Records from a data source

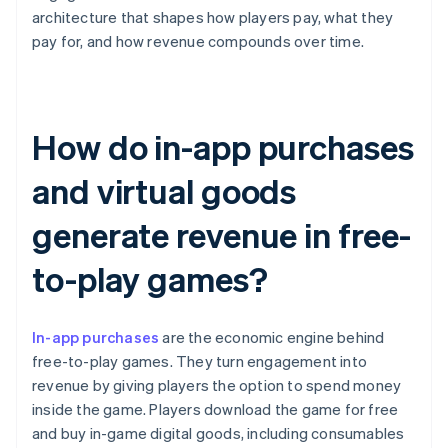
architecture that shapes how players pay, what they
pay for, and how revenue compounds over time.
How do in-app purchases
and virtual goods
generate revenue in free-
to-play games?
In-app purchases
are the economic engine behind
free-to-play games. They turn engagement into
revenue by giving players the option to spend money
inside the game. Players download the game for free
and buy in-game digital goods, including consumables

Task goal:
Your answer must be the records exactly as they stand, with no pictures in it.

Result for this exercise:
architecture that shapes how players pay, what they
pay for, and how revenue compounds over time.
How do in-app purchases
and virtual goods
generate revenue in free-
to-play games?
In-app purchases
are the economic engine behind
free-to-play games. They turn engagement into
revenue by giving players the option to spend money
inside the game. Players download the game for free
and buy in-game digital goods, including consumables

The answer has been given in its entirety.